Não será certamente estranho que os livros de Bénitez tenham causado incómodo na secular instituição Igreja, apesar de algumas das suas ideias se cruzarem com muitas actuais teses de investigação histórica que, in extremis, nos levam sempre à mesma (simples) interrogação crucial: e se as coisas não tivessem sido mesmo assim?
Sem qualquer interpretação teológica ou juízo de valor, o que Bénitez nos diz é que uma instituição orientada para um objectivo próprio consagrou como Verdade a sua interpretação “manipulada” dos acontecimentos e, construindo uma poderosa teia de comunicação, conseguiu fazê-la perdurar por mais de 2000 anos. Do estrito ponto de vista da comunicação é, de facto, paradoxal quando hoje olhamos para a força desta Verdade baseada em fontes de discutível credibilidade, sujeita a critérios de uniformização (a que actualmente chamamos coerência na comunicação) e assente numa poderosa network de disseminação através de um dos seus mais poderosos instrumentos, a Palavra.
É evidente que falta aqui o pano de fundo, o Referencial, que estrutura o conjunto de valores, crenças, medos e aspirações onde toda esta Verdade se move. É o plano oposto ao Profano, logo do domínio de uma forte carga simbólica que, enraizado na natureza humana, na dualidade da incerteza do seu destino, leva a que os valores da Fé cimentem o que é espalhado pela Palavra. Hoje assumimos que o excesso de informação leva naturalmente a um processo de aculturação e que este inibe a nossa capacidade de reacção individual, aumentando a dependência da memória colectiva que suporta os comportamentos de grupo. E a memória colectiva tem duas faces distintas. Se, por um lado, é um reforço fundamental na afirmação da identidade (de um povo, de uma causa, de uma instituição) é, por outro, terreno fértil para afirmação de práticas doutrinais, mesmo que estas sejam ou conduzam a efeitos perversos.

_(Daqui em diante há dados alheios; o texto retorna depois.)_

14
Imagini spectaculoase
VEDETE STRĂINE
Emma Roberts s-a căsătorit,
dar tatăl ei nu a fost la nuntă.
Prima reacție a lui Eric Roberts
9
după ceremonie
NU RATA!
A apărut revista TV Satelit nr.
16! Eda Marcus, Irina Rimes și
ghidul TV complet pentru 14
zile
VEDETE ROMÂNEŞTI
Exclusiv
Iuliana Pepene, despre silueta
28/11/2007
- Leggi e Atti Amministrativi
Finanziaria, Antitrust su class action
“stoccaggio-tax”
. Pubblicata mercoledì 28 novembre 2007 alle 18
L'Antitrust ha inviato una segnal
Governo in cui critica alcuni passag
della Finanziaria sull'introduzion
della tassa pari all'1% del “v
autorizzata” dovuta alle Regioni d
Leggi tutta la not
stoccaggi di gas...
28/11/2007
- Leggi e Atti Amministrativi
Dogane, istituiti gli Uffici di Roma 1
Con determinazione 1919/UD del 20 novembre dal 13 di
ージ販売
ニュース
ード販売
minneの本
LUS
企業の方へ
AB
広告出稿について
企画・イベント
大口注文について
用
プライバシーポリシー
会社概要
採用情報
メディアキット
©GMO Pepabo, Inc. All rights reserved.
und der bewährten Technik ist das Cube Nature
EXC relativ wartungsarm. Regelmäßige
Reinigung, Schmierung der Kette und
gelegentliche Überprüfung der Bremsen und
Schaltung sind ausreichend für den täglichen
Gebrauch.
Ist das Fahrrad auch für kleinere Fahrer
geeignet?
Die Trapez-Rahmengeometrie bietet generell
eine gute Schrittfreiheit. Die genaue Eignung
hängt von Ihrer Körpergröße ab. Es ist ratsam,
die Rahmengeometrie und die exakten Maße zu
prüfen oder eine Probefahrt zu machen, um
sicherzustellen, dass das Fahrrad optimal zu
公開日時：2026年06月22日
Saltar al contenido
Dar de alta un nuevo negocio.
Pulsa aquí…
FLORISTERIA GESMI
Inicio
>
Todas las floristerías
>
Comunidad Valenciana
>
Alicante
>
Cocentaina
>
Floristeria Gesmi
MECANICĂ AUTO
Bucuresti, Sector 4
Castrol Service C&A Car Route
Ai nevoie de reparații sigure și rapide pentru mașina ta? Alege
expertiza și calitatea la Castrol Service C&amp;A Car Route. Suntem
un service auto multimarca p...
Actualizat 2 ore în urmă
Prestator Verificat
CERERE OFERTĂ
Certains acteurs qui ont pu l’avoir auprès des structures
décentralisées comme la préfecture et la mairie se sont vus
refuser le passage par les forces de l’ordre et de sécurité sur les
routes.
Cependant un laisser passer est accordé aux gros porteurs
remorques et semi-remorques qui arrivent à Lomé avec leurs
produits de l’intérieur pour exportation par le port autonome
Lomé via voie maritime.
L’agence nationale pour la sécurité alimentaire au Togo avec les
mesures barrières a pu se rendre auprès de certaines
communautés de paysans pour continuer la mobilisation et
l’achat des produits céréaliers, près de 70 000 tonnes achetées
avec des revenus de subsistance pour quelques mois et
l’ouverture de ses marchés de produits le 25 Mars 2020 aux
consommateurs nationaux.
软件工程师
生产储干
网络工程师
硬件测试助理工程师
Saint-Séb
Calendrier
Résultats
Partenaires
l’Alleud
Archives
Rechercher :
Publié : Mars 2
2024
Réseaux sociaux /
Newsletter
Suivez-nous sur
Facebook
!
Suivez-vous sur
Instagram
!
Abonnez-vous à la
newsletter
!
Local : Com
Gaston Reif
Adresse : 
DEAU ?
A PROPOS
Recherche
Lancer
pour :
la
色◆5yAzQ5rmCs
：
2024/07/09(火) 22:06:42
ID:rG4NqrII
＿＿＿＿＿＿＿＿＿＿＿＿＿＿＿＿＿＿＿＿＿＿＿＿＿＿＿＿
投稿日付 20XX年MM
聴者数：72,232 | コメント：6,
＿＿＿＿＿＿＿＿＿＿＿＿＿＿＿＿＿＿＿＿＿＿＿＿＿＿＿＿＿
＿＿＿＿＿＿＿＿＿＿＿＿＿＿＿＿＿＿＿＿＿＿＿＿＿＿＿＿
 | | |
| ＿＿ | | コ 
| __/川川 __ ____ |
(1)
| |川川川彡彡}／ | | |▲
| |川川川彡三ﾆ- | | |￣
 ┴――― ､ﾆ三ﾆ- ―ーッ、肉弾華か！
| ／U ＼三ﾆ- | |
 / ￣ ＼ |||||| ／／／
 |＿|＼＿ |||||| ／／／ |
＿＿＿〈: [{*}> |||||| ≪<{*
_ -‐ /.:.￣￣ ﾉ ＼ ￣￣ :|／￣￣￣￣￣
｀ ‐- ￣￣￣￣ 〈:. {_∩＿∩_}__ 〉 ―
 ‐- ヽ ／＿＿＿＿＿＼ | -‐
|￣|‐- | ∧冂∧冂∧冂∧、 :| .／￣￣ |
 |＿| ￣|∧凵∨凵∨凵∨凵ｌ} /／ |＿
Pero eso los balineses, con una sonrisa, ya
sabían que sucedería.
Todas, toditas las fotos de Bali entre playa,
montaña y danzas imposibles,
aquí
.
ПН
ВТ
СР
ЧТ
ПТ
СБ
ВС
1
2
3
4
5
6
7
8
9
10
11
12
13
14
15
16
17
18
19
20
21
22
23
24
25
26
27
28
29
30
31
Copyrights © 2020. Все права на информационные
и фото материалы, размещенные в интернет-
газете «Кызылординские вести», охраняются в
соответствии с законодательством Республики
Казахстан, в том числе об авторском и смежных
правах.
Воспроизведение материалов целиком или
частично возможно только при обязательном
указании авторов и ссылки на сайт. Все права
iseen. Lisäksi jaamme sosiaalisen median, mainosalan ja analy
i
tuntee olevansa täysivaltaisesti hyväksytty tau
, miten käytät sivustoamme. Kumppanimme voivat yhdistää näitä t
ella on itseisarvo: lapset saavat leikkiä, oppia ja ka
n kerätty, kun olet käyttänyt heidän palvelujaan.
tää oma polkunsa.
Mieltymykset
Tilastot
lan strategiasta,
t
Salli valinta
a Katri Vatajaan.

Este exercício não é gratuito. Resulta, sim, de uma evidência que me perturba cada vez que procuro fugir da armadilha noticiosa que se instalou à volta das questões ambientais. De repente, vejo emergir uma dimensão simbólica, estruturando um referencial por oposição ao Profano: O ambiente é hoje uma luta entre “o bem e o mal”. O vazio da incerteza é preenchido pela ameaça constante ao futuro das gerações vindouras. Milhares de organizações espalham a Palavra, sem que a profundidade científica da sua mensagem esteja necessariamente presente. Já vi causas intocáveis na sua legitimidade resultarem em práticas nefastas e de consequências imprevisíveis. E, cada vez mais, vejo a nossa frágil democracia a abrir caminho para uma Ambientocracia, quando julgávamos todos os outros males já expurgados.